I then checked my socials (which I shouldn’t do before bed but it’s one of those occasions where it happens) and looked at some jobs to apply for. I noticed that I didn’t get round to applying for some jobs, and therefore missing the deadline. Yes I’m annoyed with myself for that, but I also remembered that life happens. and with the anniversary happening I knew that didn’t help. But I then also remembered that what’s meant for me will pass me by. So even though i missed the deadline for some jobs I really wanted, I know there will be even better opportunities for me out there.

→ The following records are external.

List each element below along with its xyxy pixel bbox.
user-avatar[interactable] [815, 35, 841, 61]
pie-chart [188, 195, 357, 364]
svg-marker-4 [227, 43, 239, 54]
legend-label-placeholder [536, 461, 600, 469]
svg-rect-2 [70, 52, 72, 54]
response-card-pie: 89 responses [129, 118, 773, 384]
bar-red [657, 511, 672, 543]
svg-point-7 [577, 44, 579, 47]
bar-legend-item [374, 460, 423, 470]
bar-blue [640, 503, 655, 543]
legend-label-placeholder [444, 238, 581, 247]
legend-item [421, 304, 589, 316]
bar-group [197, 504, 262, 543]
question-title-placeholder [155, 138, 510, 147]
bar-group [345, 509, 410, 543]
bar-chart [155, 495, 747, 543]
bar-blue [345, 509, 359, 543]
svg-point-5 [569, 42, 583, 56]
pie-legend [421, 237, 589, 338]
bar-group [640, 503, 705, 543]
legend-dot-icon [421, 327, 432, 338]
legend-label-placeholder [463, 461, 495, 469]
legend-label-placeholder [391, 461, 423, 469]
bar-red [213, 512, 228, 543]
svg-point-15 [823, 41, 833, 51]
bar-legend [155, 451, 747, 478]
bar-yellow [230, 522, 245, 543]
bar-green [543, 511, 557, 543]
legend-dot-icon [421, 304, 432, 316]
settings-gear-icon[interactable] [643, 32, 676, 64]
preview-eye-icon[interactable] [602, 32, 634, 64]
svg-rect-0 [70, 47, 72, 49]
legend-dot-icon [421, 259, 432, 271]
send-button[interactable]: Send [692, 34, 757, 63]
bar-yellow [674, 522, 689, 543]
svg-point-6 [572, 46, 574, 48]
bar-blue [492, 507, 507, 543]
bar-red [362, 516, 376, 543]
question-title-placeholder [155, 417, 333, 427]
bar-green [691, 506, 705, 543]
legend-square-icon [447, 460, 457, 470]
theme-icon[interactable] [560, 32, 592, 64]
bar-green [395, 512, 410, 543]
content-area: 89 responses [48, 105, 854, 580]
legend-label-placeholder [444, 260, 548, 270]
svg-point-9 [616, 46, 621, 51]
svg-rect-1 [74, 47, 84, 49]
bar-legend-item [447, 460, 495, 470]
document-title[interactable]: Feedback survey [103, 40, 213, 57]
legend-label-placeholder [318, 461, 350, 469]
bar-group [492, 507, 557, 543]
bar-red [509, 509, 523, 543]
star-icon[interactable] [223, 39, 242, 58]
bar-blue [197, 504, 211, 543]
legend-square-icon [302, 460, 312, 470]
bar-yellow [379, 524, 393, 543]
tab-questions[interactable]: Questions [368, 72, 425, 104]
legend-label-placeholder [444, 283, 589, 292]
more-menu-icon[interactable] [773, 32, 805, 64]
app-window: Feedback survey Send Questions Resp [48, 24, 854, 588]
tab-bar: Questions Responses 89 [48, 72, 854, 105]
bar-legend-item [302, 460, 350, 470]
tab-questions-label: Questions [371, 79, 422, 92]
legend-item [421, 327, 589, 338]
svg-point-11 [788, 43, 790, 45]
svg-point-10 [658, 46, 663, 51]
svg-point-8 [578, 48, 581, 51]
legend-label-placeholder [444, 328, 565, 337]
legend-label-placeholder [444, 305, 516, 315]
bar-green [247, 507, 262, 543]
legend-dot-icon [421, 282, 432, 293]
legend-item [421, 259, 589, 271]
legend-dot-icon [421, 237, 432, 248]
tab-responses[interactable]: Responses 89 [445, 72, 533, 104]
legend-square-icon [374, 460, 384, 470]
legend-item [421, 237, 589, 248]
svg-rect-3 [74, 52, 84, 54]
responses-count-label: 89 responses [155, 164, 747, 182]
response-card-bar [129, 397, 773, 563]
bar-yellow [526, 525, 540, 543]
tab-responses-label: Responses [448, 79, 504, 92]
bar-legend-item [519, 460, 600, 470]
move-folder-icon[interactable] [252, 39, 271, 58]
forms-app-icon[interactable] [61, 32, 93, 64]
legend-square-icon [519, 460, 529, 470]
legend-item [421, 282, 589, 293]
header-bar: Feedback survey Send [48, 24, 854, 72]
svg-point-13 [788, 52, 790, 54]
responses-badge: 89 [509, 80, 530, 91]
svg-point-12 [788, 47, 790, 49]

During the evening in between all of that I messaged the BGT finalist once again. This time we got pretty deep. And just to give you a glimpse of how deep we’re talking, we talked about “things”. I was quite shocked by it, but I decided to be open and honest. As I’ve been in a position where I’m comfortable talking to him about anything, so I was open and honest. I honestly think he’s the most inspiring person I’ve talked to. He made time to chat to me knowing that after BGT he’s had a lot of work, so there must be something about me he’s drawn to. And he even said that we would need to meet. Although this puts me in a difficult position, as I’ve not spoken to the musician in ages, and since I told him that I burn for him (and for those of you that watch Bridgerton you’ll get the reference), we haven’t actually met up for a date. So it’s getting to a point where my head is starting to turn, so I need to know where I stand with him ASAP before I make a decision.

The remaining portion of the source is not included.